There are two times when you fire a technique at an opponent: when the technique is an attack by you and when the technique is a counterattack in response to an attack by the opponent.
In an attack, you fire at will; you are acting, not reacting. You are the attacker, you are making the first strike. You wait for either an opening to occur that allows you to fire at a target, or you create an opening that allows you to fire at a target.
Wait for an opening
If you wait for a perfect opportunity to fire, chances are it may not come. You should constantly try to control the fight by controlling distance, tempo, direction, speed, etc. Do not be afraid to fire and not receive a score, because, if you do not fire, you certainly will not receive a score.
Create an opening
Control the fight so your opponent is following you. Then guide the opponent into position for your attack.
For example, get your opponent to follow you in a circular motion by moving toward their blind side and then back to the open side.
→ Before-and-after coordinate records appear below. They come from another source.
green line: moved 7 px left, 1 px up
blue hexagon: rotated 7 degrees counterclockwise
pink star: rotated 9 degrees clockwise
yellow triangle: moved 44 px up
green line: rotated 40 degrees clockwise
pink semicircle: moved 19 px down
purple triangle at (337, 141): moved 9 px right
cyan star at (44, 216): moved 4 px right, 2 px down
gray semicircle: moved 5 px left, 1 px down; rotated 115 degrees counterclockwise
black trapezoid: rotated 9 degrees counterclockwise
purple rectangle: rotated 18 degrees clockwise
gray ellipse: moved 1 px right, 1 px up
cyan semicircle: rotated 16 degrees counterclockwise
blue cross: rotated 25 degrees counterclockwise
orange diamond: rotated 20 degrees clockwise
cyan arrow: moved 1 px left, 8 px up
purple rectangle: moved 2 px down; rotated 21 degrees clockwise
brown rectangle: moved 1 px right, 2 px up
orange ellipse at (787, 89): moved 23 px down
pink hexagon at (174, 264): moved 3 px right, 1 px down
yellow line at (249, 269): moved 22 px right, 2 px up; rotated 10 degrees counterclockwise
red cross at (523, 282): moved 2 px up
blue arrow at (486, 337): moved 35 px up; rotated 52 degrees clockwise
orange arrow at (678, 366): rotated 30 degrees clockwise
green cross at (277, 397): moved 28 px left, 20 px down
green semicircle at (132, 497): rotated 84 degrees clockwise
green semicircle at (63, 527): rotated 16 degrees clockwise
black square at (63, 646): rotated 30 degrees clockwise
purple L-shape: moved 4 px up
Most defensive fighters will try to follow you. Then take them around to the blind side 90 degrees or better and switch back to the open side while you switch your feet to change the lead. Without warning or even dropping your eyes, fire your lead foot into the mid-section. If you switched quick enough and fired your kick without hesitation, you should catch the opponent trying to catch up to your change in direction.
Most people tend to lead with their upper body on a directional change instead of leading with their feet. They turn their shoulder and, for a split second, they give you an unusually large target in the mid-section because their hips are still facing towards the blind side.
The renowned Danish physicist and Nobel laureate, Niels Bohr, was obsessed with western films and questioned why the cowboy who drew the gun first always lost. His question inspired recent research from the University of Birmingham, where researchers tested for speed differences between self-initiated actions and reactions to those actions by timing the button pushes of subjects.
The results show that reacting to an action produced 10 percent quicker reaction times than the times produced by the subject that initiated the action. In other words, a fighter may counterattack an attack by an opponent quicker than the opponent may complete the initial attack.
However, the reaction may result in greater error than the initial action. In other words, the counterattack may miss its intended target. This is not to say that the counterattack will miss the opponent entirely; it may miss the intended target but still hit another area that will score or do damage.
The authors suggest that different neural pathways may govern these two types of movement, and that the reactive pathway is a bit quicker than the active pathway.
Always fire when being fired upon
- If you block, your counterattack must be immediate. If you hesitate for even a fraction of a second, it will probably fail. If you must block, try not to think about the block; instead, think about the opening that it will create.
- Create an opening by firing at multiple targets (high, middle, and low), and then increasing the power to the target(s) that that is/are most exposed.
- Usually you will catch your opponent trying to block, thus creating an opening.
Watch the eyes
When an opponent is ready to attack, the eyes will open wider and the pupils will dilate. This is illustrated in the move Tombstone. In the final showdown between Johnny Ringo and Doc Holiday, the camera closes in for close-ups of the gunfighter's faces. Just as Ringo decides to draw, his eyes open wide, which Holiday sees and it allows him to draw a split second faster than Ringo so he is able to kill Ringo.
In a counterattack, there are three times available for you to fire a technique. You may fire: before, during, or after your opponent fires.
- Before. As your opponent mentally and physically prepares to attack, you preemptively fire your technique
- During. As your opponent fires at you, you simultaneously fire at the opponent. This may be a mutual slaying (aiuchi), a situation in which you both score. In this case, you try to use body position to minimize the effectiveness of the opponent’s strike while maximizing the effectiveness your strike. You may be able to maneuver so that the opponent’s strike misses you completely.
- After. As your opponent fires at you, you evade, deflect, or intercept the technique, and then fire a counterattack.
- Evade. As the attack comes in, you move to avoid the attack while staying in range for a counterattack.
- Deflect. As the attack comes in, you parry or deflect it away from you and counterattack.
- Intercept. As the attack comes in, you block or jam it and counterattack.